Web scraping using GCP Workflow and BigQuery

January 14, 2024

A simple web scraping solution using Google cloud Workflow and BigQuery, without Cloud function.

Orchestration steps

accept list of urls as input
Apply simple validation and form a hash map for domains and urls
Loop thru dict and make HTTP calls
Format the response
store them to BigQuery RAW table as streaming insert

Scalable approach would be ideally using cloud functions for handling some of the processing layers such as validations, chucking, crawling.. etc.

Limitations with Workflow (on HTTP connector)

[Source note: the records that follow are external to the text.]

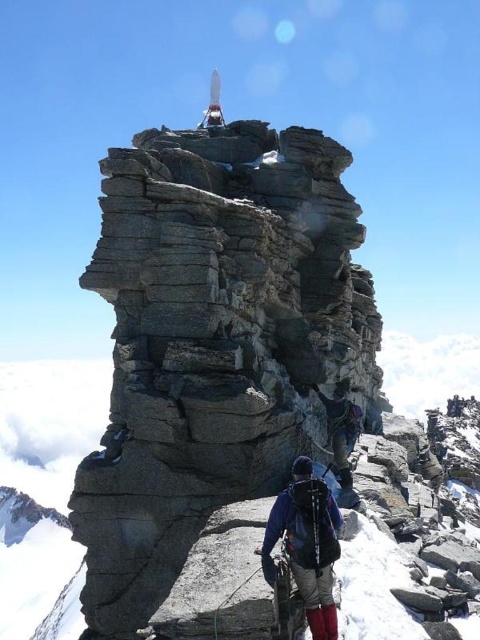 You are a hiker trying to decide whether to take a selfie with both the matte blue jacket at center and the dark blue fabric backpack at center in the frame. Based on their heights, which one should you position closer to the camera to ensure both are fully visible?

The matte blue jacket at center is shorter than the dark blue fabric backpack at center. To ensure both are fully visible in the selfie, position the shorter matte blue jacket at center closer to the camera so it appears larger in the frame, while the taller dark blue fabric backpack at center can be slightly farther back.

You are a hiker who wants to take a photo of the gray rough rock at center and the dark blue fabric backpack at center. Which object should you focus on first if you want to capture both in the same frame without moving your camera?

You should focus on the gray rough rock at center first because it is much taller than the dark blue fabric backpack at center, so adjusting focus to the taller object ensures both are in frame.

You are a hiker trying to decide whether to climb the gray rough rock at center. You notice the matte blue jacket at center. Is the person wearing the jacket closer to you or farther away than the rock?

The matte blue jacket at center is behind gray rough rock at center, so the person wearing the matte blue jacket at center is farther away from you than the rock.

2MB — Response size: The maximum size of an HTTP response (if saved to a variable, the memory limit for variables applies)
512 KB — Memory limit for variables: variables: The maximum amount of memory that you can use for all variables that you define in a single execution of a given workflow.
with HTTP connector in Workflows, it is only possible to invoke external endpoints, not the internal ones that are attached to a VPC.

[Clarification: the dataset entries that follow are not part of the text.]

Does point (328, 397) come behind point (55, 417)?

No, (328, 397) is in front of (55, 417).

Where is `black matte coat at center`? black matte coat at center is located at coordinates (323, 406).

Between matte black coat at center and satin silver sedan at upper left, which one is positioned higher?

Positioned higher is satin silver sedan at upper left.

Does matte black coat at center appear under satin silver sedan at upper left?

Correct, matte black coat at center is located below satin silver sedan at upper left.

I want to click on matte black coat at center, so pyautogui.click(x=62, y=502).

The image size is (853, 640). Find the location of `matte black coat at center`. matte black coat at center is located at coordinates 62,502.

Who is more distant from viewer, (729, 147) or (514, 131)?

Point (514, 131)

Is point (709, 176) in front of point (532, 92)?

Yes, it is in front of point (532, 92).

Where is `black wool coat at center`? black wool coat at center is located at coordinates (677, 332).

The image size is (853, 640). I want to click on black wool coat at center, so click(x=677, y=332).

So, if you try to concatenate multiple responses, then you will encounter memory limit error. Here in this excercise, I have couple of varaibles for storing the responses (max 5 urls of repsonse size in lesser size).

You can use this workflow as a reference model for handling REST json responses of lesser size (may be upto 20 responses).

Workflow source

main:
    params: [args]
    steps:
    - initialize:
        assign:
            - app_name: "seo-analysis-crawl"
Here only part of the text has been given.